**STORED DATA:**
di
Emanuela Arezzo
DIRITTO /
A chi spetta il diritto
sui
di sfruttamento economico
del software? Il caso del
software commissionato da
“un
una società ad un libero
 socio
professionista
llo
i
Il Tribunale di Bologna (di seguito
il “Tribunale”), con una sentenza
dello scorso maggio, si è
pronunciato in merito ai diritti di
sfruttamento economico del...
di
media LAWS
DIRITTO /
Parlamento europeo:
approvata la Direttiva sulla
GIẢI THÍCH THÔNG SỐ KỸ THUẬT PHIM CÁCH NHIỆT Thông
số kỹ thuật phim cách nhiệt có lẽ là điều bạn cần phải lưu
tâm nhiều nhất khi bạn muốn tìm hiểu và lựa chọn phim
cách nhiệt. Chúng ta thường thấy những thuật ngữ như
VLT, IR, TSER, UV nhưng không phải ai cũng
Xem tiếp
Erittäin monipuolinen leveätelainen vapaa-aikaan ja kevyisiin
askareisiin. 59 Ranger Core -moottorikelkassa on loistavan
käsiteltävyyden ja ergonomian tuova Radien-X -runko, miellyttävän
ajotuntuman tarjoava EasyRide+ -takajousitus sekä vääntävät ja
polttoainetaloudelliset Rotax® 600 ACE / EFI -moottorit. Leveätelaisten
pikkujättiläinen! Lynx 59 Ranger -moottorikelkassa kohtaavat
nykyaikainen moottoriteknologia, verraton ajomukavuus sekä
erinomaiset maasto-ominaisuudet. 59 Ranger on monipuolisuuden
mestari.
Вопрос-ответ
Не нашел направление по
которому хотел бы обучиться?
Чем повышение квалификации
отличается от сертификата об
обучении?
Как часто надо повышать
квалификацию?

**WORK REQUIRED:** Give the listing again. Leave every word as it stands.

**WRITTEN ANSWER:**
di
Emanuela Arezzo
DIRITTO /
A chi spetta il diritto
sui
di sfruttamento economico
del software? Il caso del
software commissionato da
“un
una società ad un libero
 socio
professionista
llo
i
Il Tribunale di Bologna (di seguito
il “Tribunale”), con una sentenza
dello scorso maggio, si è
pronunciato in merito ai diritti di
sfruttamento economico del...
di
media LAWS
DIRITTO /
Parlamento europeo:
approvata la Direttiva sulla
GIẢI THÍCH THÔNG SỐ KỸ THUẬT PHIM CÁCH NHIỆT Thông
số kỹ thuật phim cách nhiệt có lẽ là điều bạn cần phải lưu
tâm nhiều nhất khi bạn muốn tìm hiểu và lựa chọn phim
cách nhiệt. Chúng ta thường thấy những thuật ngữ như
VLT, IR, TSER, UV nhưng không phải ai cũng
Xem tiếp
Erittäin monipuolinen leveätelainen vapaa-aikaan ja kevyisiin
askareisiin. 59 Ranger Core -moottorikelkassa on loistavan
käsiteltävyyden ja ergonomian tuova Radien-X -runko, miellyttävän
ajotuntuman tarjoava EasyRide+ -takajousitus sekä vääntävät ja
polttoainetaloudelliset Rotax® 600 ACE / EFI -moottorit. Leveätelaisten
pikkujättiläinen! Lynx 59 Ranger -moottorikelkassa kohtaavat
nykyaikainen moottoriteknologia, verraton ajomukavuus sekä
erinomaiset maasto-ominaisuudet. 59 Ranger on monipuolisuuden
mestari.
Вопрос-ответ
Не нашел направление по
которому хотел бы обучиться?
Чем повышение квалификации
отличается от сертификата об
обучении?
Как часто надо повышать
квалификацию?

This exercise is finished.